Integrins αIIbβ3 and α2β1 play a major role in platelet adhesion, activation, and aggregation . Inactive αIIbβ3 on resting platelets is conformationally converted into an active receptor able to bind soluble fibrinogen and to trigger platelet aggregation upon stimulation with many agonists. Inside-out activation of αIIbβ3 integrates many intracellular signals, and is critically regulated by the cytoskeletal protein talin and the small GTPase Rap1b [2,3]. A tyrosine kinase-based outside-in signaling pathway is subsequently initiated upon αIIbβ3 binding to fibrinogen, to consolidate platelet–platelet or platelet–matrix interaction [1,4].
Together with the glycoprotein (GP)VI–FcR γ-chain complex, α2β1 acts as a collagen receptor . Platelet adhesion through α2β1 initiates an outside-in signaling pathway characterized by the activation of tyrosine kinases and small GTPases, including Rap1b and Rac1 [6–9]. Agonist-induced inside-out activation of α2β1 has also been documented, but the mechanism regulating this process is still poorly understood [10,11].

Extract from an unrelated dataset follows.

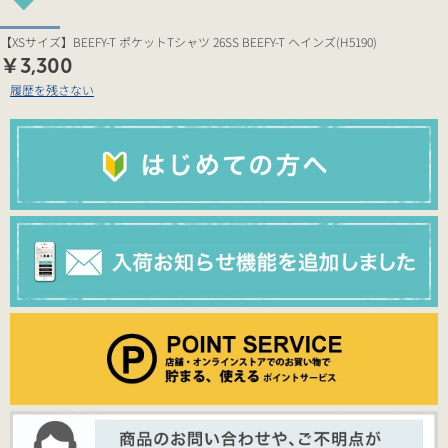
【XSサイズ】BEEFY-T ポケットTシャツ 26SS BEEFY-T ヘインズ(H5190)
￥3,300
履歴を残さない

There is evidence indicating complex and bidirectional cross-talk between αIIbβ3 and α2β1. For instance, agonist-induced α2β1 activation is regulated by αIIbβ3 outside-in signaling . Moreover, we have recently demonstrated that α2β1 promotes the activation of αIIbβ3 and induces fibrinogen binding to adherent platelets through a pathway that requires the active form of Rap1b generated downstream of phospholipase C (PLC) . Therefore, stimulation of PLC is certainly an early crucial event in the cross-talk between α2β1 and αIIbβ3.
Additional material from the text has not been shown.